Zero-mean process; Pre-emphasis process; Windowing process.

Optionally, this device that the embodiment of the present invention provides can also comprise: record cell, for this audio data sequence being carried out cutting in feature extraction unit 32, when obtaining multiple voice data subsequence, record is carried out to the multiple voice data subsequences obtained putting in order in time.Based on the function of this record cell, feature extraction unit 32 specifically may be used for: by multiple voice data subsequences putting in order in time of this recording unit records, the specific characteristic of each voice data subsequence is synthesized a proper vector.

Those skilled in the art should understand, embodiments of the invention can be provided as method, system or computer program.Therefore, the present invention can adopt the form of complete hardware embodiment, completely software implementation or the embodiment in conjunction with software and hardware aspect.And the present invention can adopt in one or more form wherein including the upper computer program implemented of computer-usable storage medium (including but not limited to magnetic disk memory, CD-ROM, optical memory etc.) of computer usable program code.

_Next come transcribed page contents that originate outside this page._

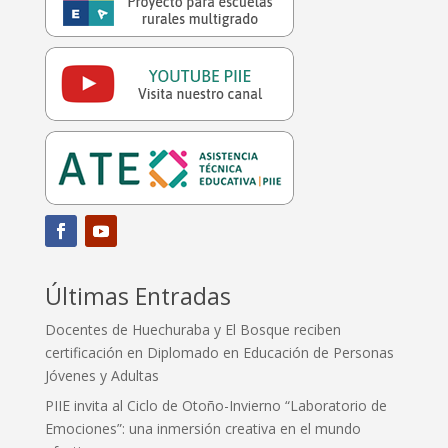
Últimas Entradas
Docentes de Huechuraba y El Bosque reciben
certificación en Diplomado en Educación de Personas
Jóvenes y Adultas
PIIE invita al Ciclo de Otoño-Invierno “Laboratorio de
Emociones”: una inmersión creativa en el mundo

The present invention describes with reference to according to the process flow diagram of the method for the embodiment of the present invention, equipment (system) and computer program and/or block scheme.Should understand can by the combination of the flow process in each flow process in computer program instructions realization flow figure and/or block scheme and/or square frame and process flow diagram and/or block scheme and/or square frame.These computer program instructions can being provided to the processor of multi-purpose computer, special purpose computer, Embedded Processor or other programmable data processing device to produce a machine, making the instruction performed by the processor of computing machine or other programmable data processing device produce device for realizing the function of specifying in process flow diagram flow process or multiple flow process and/or block scheme square frame or multiple square frame.

These computer program instructions also can be stored in can in the computer-readable memory that works in a specific way of vectoring computer or other programmable data processing device, the instruction making to be stored in this computer-readable memory produces the manufacture comprising command device, and this command device realizes the function of specifying in process flow diagram flow process or multiple flow process and/or block scheme square frame or multiple square frame.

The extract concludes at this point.